→ Material to process
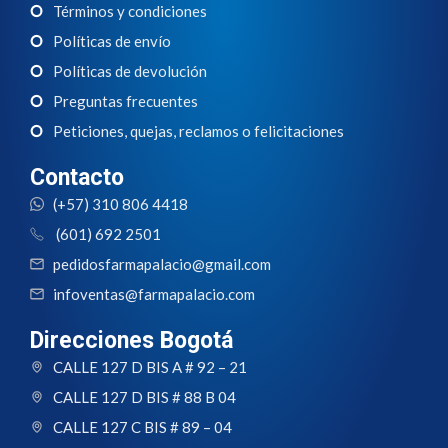
Términos y condiciones
Políticas de envío
Políticas de devolución
Preguntas frecuentes
Peticiones, quejas, reclamos o felicitaciones
Contacto
(+57) 310 806 4418
(601) 692 2501
pedidosfarmapalacio@gmail.com
infoventas@farmapalacio.com
Direcciones Bogotá
CALLE 127 D BIS A # 92 – 21
CALLE 127 D BIS # 88 B 04
CALLE 127 C BIS # 89 – 04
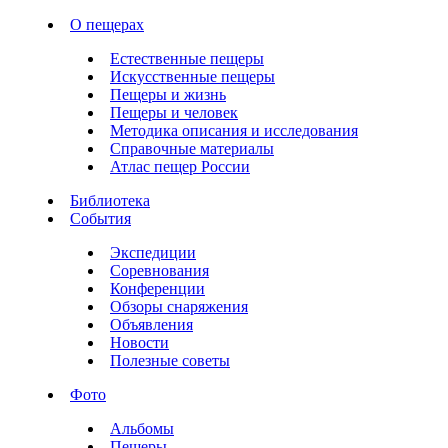
О пещерах
Естественные пещеры
Искусственные пещеры
Пещеры и жизнь
Пещеры и человек
Методика описания и исследования
Справочные материалы
Атлас пещер России
Библиотека
События
Экспедиции
Соревнования
Конференции
Обзоры снаряжения
Объявления
Новости
Полезные советы
Фото
Альбомы
Пещеры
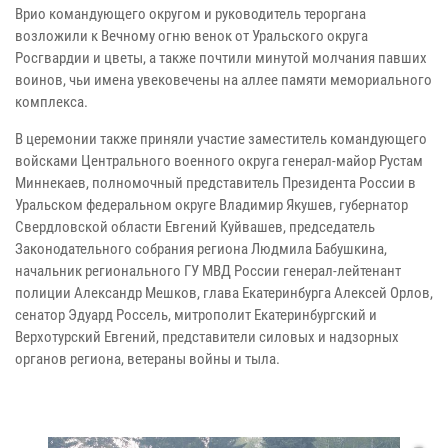
Врио командующего округом и руководитель тероргана
возложили к Вечному огню венок от Уральского округа
Росгвардии и цветы, а также почтили минутой молчания павших
воинов, чьи имена увековечены на аллее памяти мемориального
комплекса.
В церемонии также приняли участие заместитель командующего
войсками Центрального военного округа генерал-майор Рустам
Миннекаев, полномочный представитель Президента России в
Уральском федеральном округе Владимир Якушев, губернатор
Свердловской области Евгений Куйвашев, председатель
Законодательного собрания региона Людмила Бабушкина,
начальник регионального ГУ МВД России генерал-лейтенант
полиции Александр Мешков, глава Екатеринбурга Алексей Орлов,
сенатор Эдуард Россель, митрополит Екатеринбургский и
Верхотурский Евгений, представители силовых и надзорных
органов региона, ветераны войны и тыла.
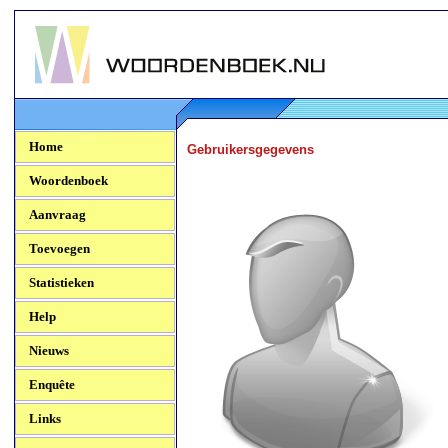
Woordenboek.NU
Home
Gebruikersgegevens
Woordenboek
Aanvraag
Toevoegen
Statistieken
Help
Nieuws
Enquête
Links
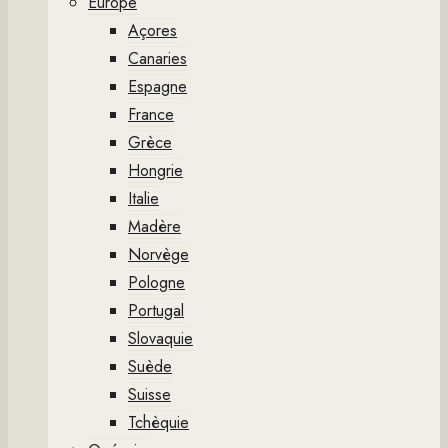
Europe
Açores
Canaries
Espagne
France
Grèce
Hongrie
Italie
Madère
Norvège
Pologne
Portugal
Slovaquie
Suède
Suisse
Tchèquie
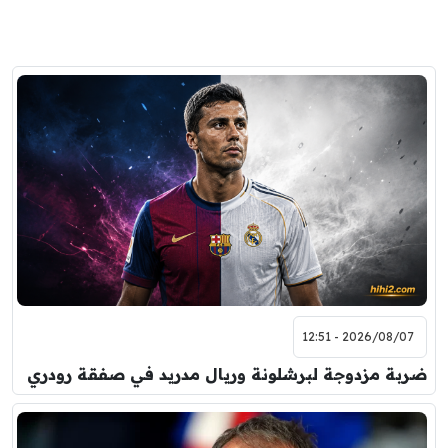
2026/08/07 - 12:51
ضربة مزدوجة لبرشلونة وريال مدريد في صفقة رودري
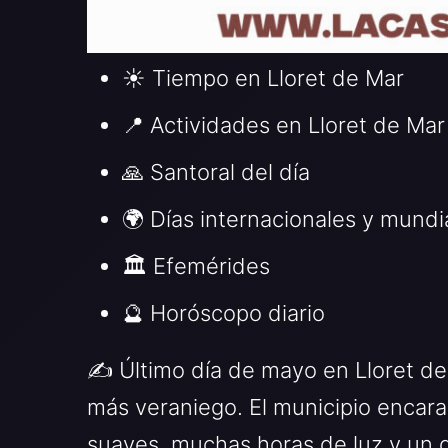
☀️ Tiempo en Lloret de Mar
📍 Actividades en Lloret de Mar
🙏 Santoral del día
🌍 Días internacionales y mundi
🏛️ Efemérides
🔮 Horóscopo diario
✍️ Último día de mayo en Lloret d
más veraniego. El municipio encara
suaves, muchas horas de luz y un do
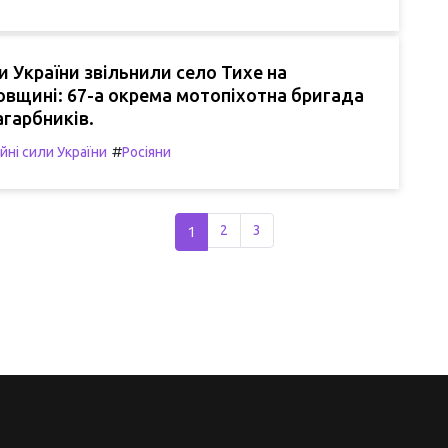
и України звільнили село Тихе на
вщині: 67-а окрема мотопіхотна бригада
агарбників.
#
йні сили України
Росіяни
1
2
3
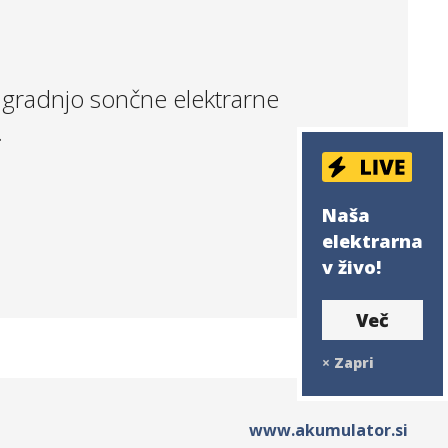
 gradnjo sončne elektrarne
.
Naša
elektrarna
v živo!
Več
×
Zapri
www.akumulator.si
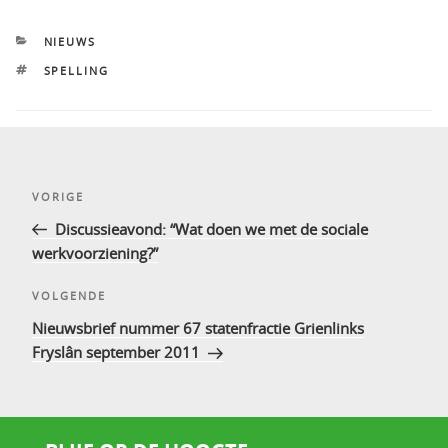
CATEGORIEËN
NIEUWS
TAGS
SPELLING
Bericht
Vorig
VORIGE
navigatie
bericht
Discussieavond: “Wat doen we met de sociale
werkvoorziening?”
Volgend
VOLGENDE
bericht
Nieuwsbrief nummer 67 statenfractie Grienlinks
Fryslân september 2011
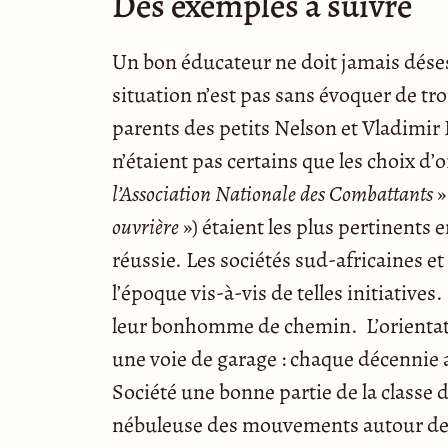
Des exemples à suivre
Un bon éducateur ne doit jamais déses
situation n’est pas sans évoquer de tro
parents des petits Nelson et Vladimir I
n’étaient pas certains que les choix d’
l’Association Nationale des Combattants
» 
ouvrière
») étaient les plus pertinents 
réussie. Les sociétés sud-africaines e
l’époque vis-à-vis de telles initiatives
leur bonhomme de chemin. L’orientati
une voie de garage : chaque décennie 
Société une bonne partie de la classe 
nébuleuse des mouvements autour de m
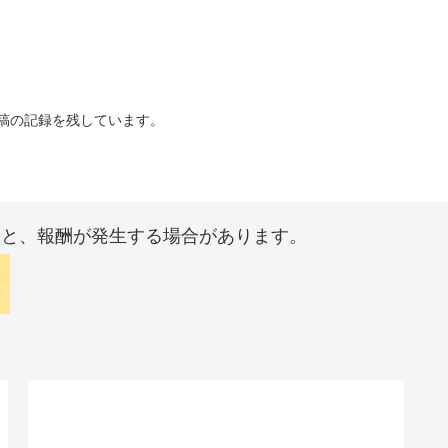
投稿の記録を残しています。
ると、報酬が発生する場合があります。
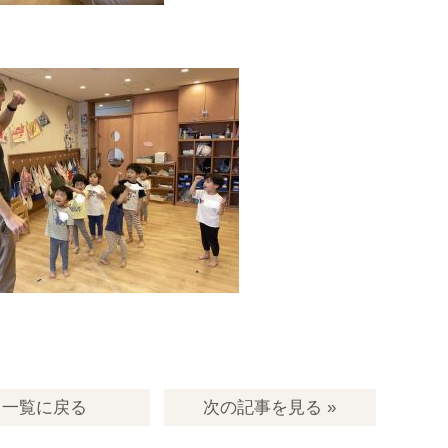
一覧
に戻る
次の記事
を見る
»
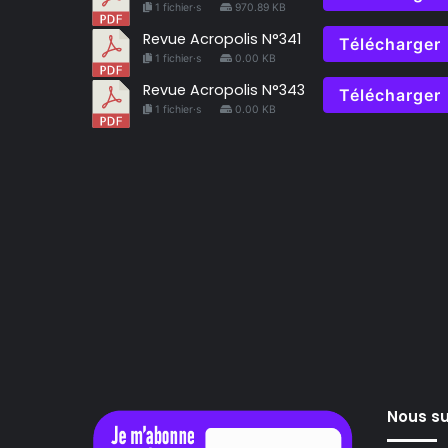
1 fichier·s
970.89 KB
Revue Acropolis N°341
Télécharger
1 fichier·s
0.00 KB
Revue Acropolis N°343
Télécharger
1 fichier·s
0.00 KB
Nous su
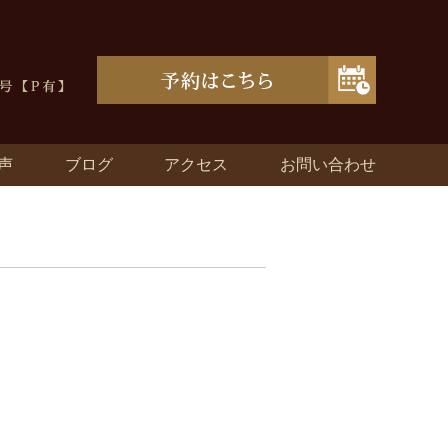
声
ブログ
アクセス
お問い合わせ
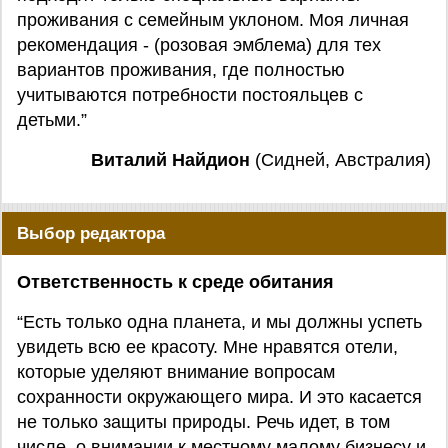
проживания с семейным уклоном. Моя личная
рекомендация - (розовая эмблема) для тех
вариантов проживания, где полностью
учитываются потребности постояльцев с
детьми.”
Виталий Найдион
(Сидней, Австралия)
Выбор редактора
Ответственность к среде обитания
“Есть только одна планета, и мы должны успеть
увидеть всю ее красоту. Мне нравятся отели,
которые уделяют внимание вопросам
сохранности окружающего мира. И это касается
не только защиты природы. Речь идет, в том
числе, о внимании к местному малому бизнесу и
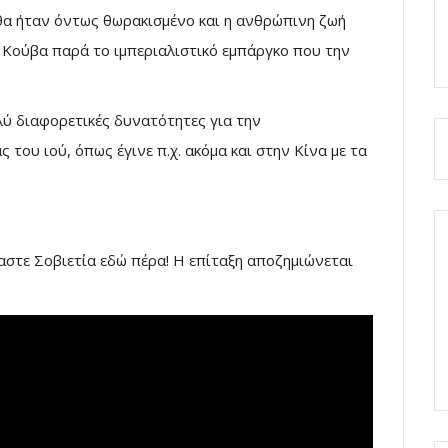
 θα ήταν όντως θωρακισμένο και η ανθρώπινη ζωή
η Κούβα παρά το ιμπεριαλιστικό εμπάργκο που την
λύ διαφορετικές δυνατότητες για την
του ιού, όπως έγινε π.χ. ακόμα και στην Κίνα με τα
ίμαστε Σοβιετία εδώ πέρα! Η επίταξη αποζημιώνεται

→ Required work
From the material above, copy each line that includes the word "Políticas".

→ Reply to the exercise
Políticas de envío
Políticas de devolución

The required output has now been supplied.